If I had a hybrid already I'd probably lean towards one of the Treks, might as well go racy as possible since you already have a comfortable road bike in the spesh. Keep in mind I have a steel road bike and I think the comfort/dampening is way over rated. The difference in tire size, though, will be obvious early and often.


----------



## pierretong (Apr 7, 2015)

I mentioned the Madone because it was on sale (my budget is $1000). I've been riding anywhere between 8-16 miles on the Sirrus depending on the day and where I'm going. I've been averaging around 12-13 mph on the Sirrus. I think I will eventually sell the Sirrus but am just curious right now if a road bike is really what I want (and I think it's a combination, to go faster during workouts and to stay more comfortable on those longer rides).


----------



## bepperb (Apr 14, 2015)

If it would be used for non-racing I would get the Alpha over the Madone. It's more durable both in the wheelset and the tires. I'd make sure I could fit 32's or at least 28's on it before anything, though.
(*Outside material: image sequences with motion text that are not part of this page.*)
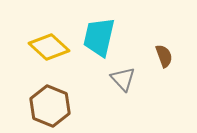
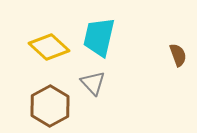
brown semicircle: moved 14 px right, 1 px up
gray triangle: moved 30 px left, 4 px down
brown hexagon: rotated 9 degrees clockwise
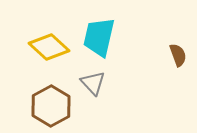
brown hexagon: moved 1 px right
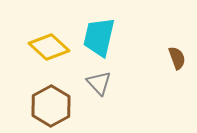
brown semicircle: moved 1 px left, 3 px down
gray triangle: moved 6 px right
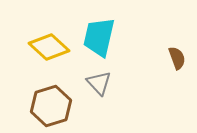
brown hexagon: rotated 12 degrees clockwise
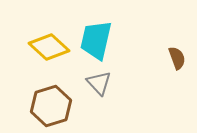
cyan trapezoid: moved 3 px left, 3 px down
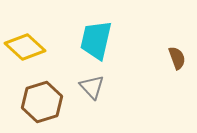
yellow diamond: moved 24 px left
gray triangle: moved 7 px left, 4 px down
brown hexagon: moved 9 px left, 4 px up
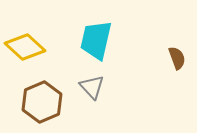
brown hexagon: rotated 6 degrees counterclockwise
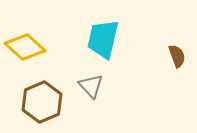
cyan trapezoid: moved 7 px right, 1 px up
brown semicircle: moved 2 px up
gray triangle: moved 1 px left, 1 px up
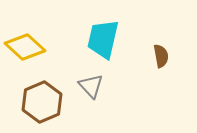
brown semicircle: moved 16 px left; rotated 10 degrees clockwise
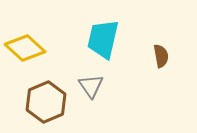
yellow diamond: moved 1 px down
gray triangle: rotated 8 degrees clockwise
brown hexagon: moved 4 px right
The two benefits to a road bike over a hybrid are additional hand positions (though they take time to gain comfort with) and a little bit of speed due to lighter weight, less rolling resistance tires, more aero riding position. I'm not sure at 8-16 miles you really need the additional hand positions. My commute is 10~12 miles each way and if I take my road bike I don't hit the drops often if at all. If I take a Trek mountain bike shod with 1.5in slicks I'm just as comfortable but as I'm sure you expect probably 2mph slower.


----------



## Camilo (Jun 23, 2007)

All the bikes you're looking at are good. If you have tried more than one that feels comfortable, honestly, you might just as well choose on the basis of which one looks best to you, or which shop you like better.


----------



## ColaJacket (Apr 13, 2015)

If you like the geometry on the Madone 2.1, it looks like a good deal, because it looks like it comes with Shimano 105 components. And after fit/comfort, material of frame and components are other things you should look at. Unless you buy used, you probably want be able to get a carbon frame bike for ~$1000, so components are probably going to be the biggest thing to look at. Shimano 105 for that price are a good deal. 

I'd test ride a few other brands just to make sure, as there are a lot of bike shops of Falls of Neuse Rd, near you. 

Good Luck.

GH


----------



## ColaJacket (Apr 13, 2015)

Did you ever decide on what you were going to get?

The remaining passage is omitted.